Residential power distribution is a good example of this. Coming into your home you may have a 200 amp service that goes into a breaker panel. This panel is protected by a circuit breaker with a rating of 200 amps or less. That panel then branches off to multiple #14 , #12, or other size cables, protected by 15 A or 20 A breakers (to protect the wiring). At the individual outlets, a device that's plugged in (like a TV set) may have it's own fuse to protect that appliance. That fuse's size (1 A, 2 A, etc) may be much lower than that of the supplied branch circuit.
Here's another example. We have a system with a 200 amp power supply that feeds multiple (several hundred) 1 A loads. The individual loads are designed in such a way that they disconnect themselves from the power in the case that a short develops within them with a fuse-like element. This is to protect the system wiring and allow the system to continue to operate with one or more of these loads removed. There are no discrete fuses as such in this power path, though the power supplies are design with overload protection. One of the trickier parts of this design was ensuring that you had enough current at the faulted load to open the protection mechanism, but not a high enough current that the interconnections would be damaged.
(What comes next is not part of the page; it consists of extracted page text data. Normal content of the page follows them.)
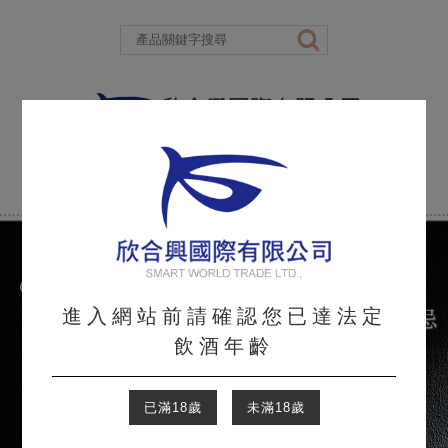
進入網站前請確認您已達法定
飲酒年齡
已滿18歲
未滿18歲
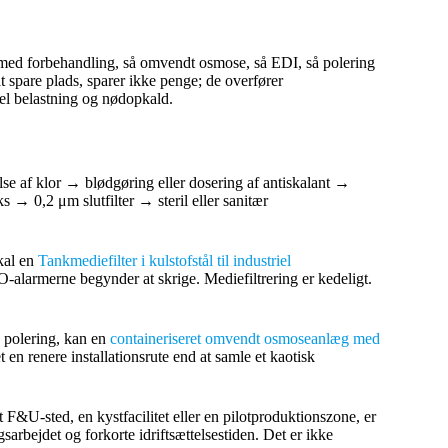
lt med forbehandling, så omvendt osmose, så EDI, så polering
t spare plads, sparer ikke penge; de overfører
iel belastning og nødopkald.
lse af klor → blødgøring eller dosering af antiskalant →
 0,2 μm slutfilter → steril eller sanitær
skal en
Tankmediefilter i kulstofstål til industriel
RO-alarmerne begynder at skrige. Mediefiltrering er kedeligt.
 polering, kan en
containeriseret omvendt osmoseanlæg med
 en renere installationsrute end at samle et kaotisk
gt F&U-sted, en kystfacilitet eller en pilotproduktionszone, er
arbejdet og forkorte idriftsættelsestiden. Det er ikke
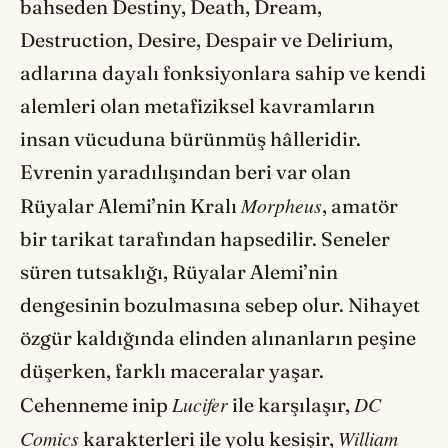
bahseden Destiny, Death, Dream,
Destruction, Desire, Despair ve Delirium,
adlarına dayalı fonksiyonlara sahip ve kendi
alemleri olan metafiziksel kavramların
insan vücuduna bürünmüş hâlleridir.
Evrenin yaradılışından beri var olan
Morpheus
Rüyalar Alemi’nin Kralı
, amatör
bir tarikat tarafından hapsedilir. Seneler
süren tutsaklığı, Rüyalar Alemi’nin
dengesinin bozulmasına sebep olur. Nihayet
özgür kaldığında elinden alınanların peşine
düşerken, farklı maceralar yaşar.
Lucifer
DC
Cehenneme inip
ile karşılaşır,
Comics
William
karakterleri ile yolu kesişir,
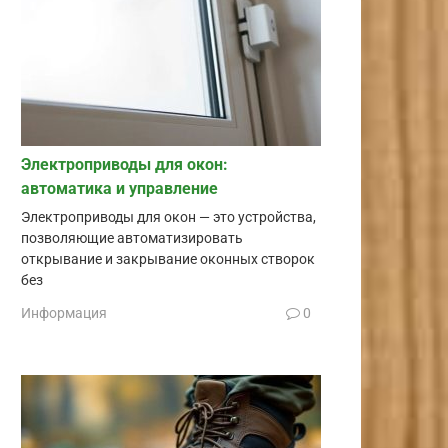
Электроприводы для окон:
автоматика и управление
Электроприводы для окон — это устройства,
позволяющие автоматизировать
открывание и закрывание оконных створок
без
Информация
0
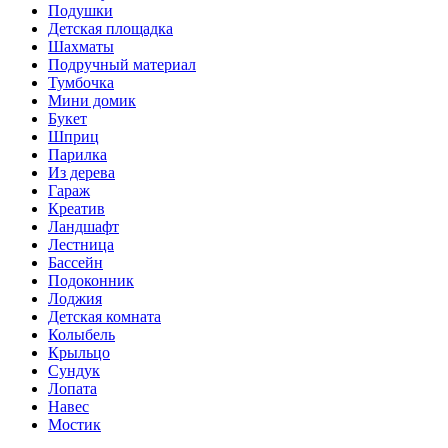
Подушки
Детская площадка
Шахматы
Подручный материал
Тумбочка
Мини домик
Букет
Шприц
Парилка
Из дерева
Гараж
Креатив
Ландшафт
Лестница
Бассейн
Подоконник
Лоджия
Детская комната
Колыбель
Крыльцо
Сундук
Лопата
Навес
Мостик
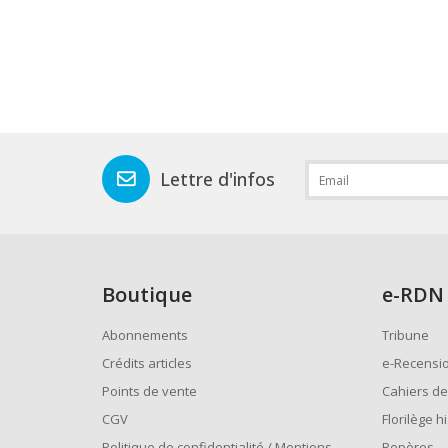
Lettre d'infos
Boutique
e
-RDN
Abonnements
Tribune
Crédits articles
e-Recensi
Points de vente
Cahiers de
CGV
Florilège h
Politique de confidentialité / Mentions
Repères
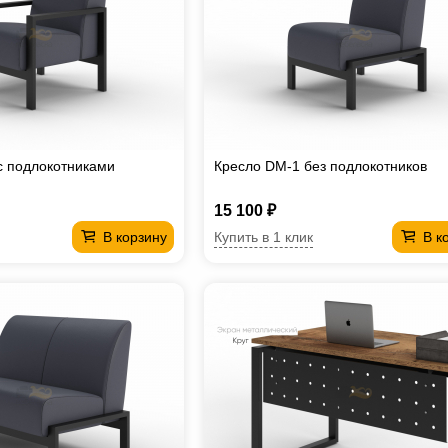
с подлокотниками
Кресло DM-1 без подлокотников
15 100 ₽
Купить в 1 клик
В корзину
В к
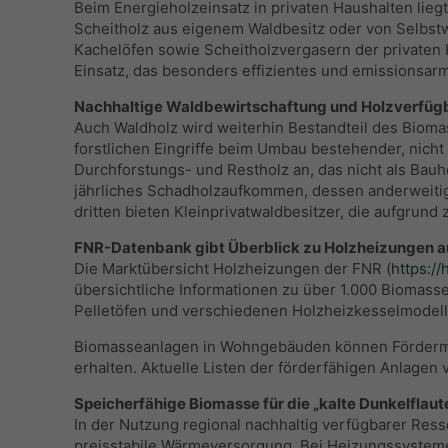
Beim Energieholzeinsatz in privaten Haushalten lieg
Scheitholz aus eigenem Waldbesitz oder von Selbst
Kachelöfen sowie Scheitholzvergasern der privaten
Einsatz, das besonders effizientes und emissionsar
Nachhaltige Waldbewirtschaftung und Holzverfüg
Auch Waldholz wird weiterhin Bestandteil des Bio
forstlichen Eingriffe beim Umbau bestehender, nich
Durchforstungs- und Restholz an, das nicht als Bauh
jährliches Schadholzaufkommen, dessen anderweitige
dritten bieten Kleinprivatwaldbesitzer, die aufgrun
FNR-Datenbank gibt Überblick zu Holzheizungen 
Die Marktübersicht Holzheizungen der FNR (
https:/
übersichtliche Informationen zu über 1.000 Biomass
Pelletöfen und verschiedenen Holzheizkesselmodelle
Biomasseanlagen in Wohngebäuden können Fördermi
erhalten. Aktuelle Listen der förderfähigen Anlagen 
Speicherfähige Biomasse für die „kalte Dunkelflaut
In der Nutzung regional nachhaltig verfügbarer Res
preisstabile Wärmeversorgung. Bei Heizungssyste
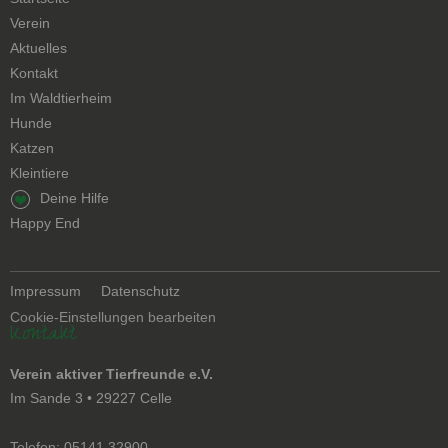
überspringen
Verein
Aktuelles
Kontakt
Navigation
Im Waldtierheim
überspringen
Hunde
Katzen
Kleintiere
Navigation
Deine Hilfe
überspringen
Happy End
Navigation
Impressum
Datenschutz
überspringen
Cookie-Einstellungen bearbeiten
Kontakt
Verein aktiver Tierfreunde e.V.
Im Sande 3 • 29227 Celle
Telefon: 05141 32900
Edit 1 - Added Sketch Below
Without knowing more about your system, it's hard to say definitively what you need. But as a first cut, I would start off by sizing your conductors for a 10 deg C temperature rise or, alternately, the max voltage drop you can tolerate. This means much smaller conductors for the 0.5 A paths than for the 20 A path. Then I would fuse each 0.5 A path with a fuse or breaker with the appropriate time*current trip characteristic. This may turn out to be a 1 A, 2 A, or 5 A fuse or breaker.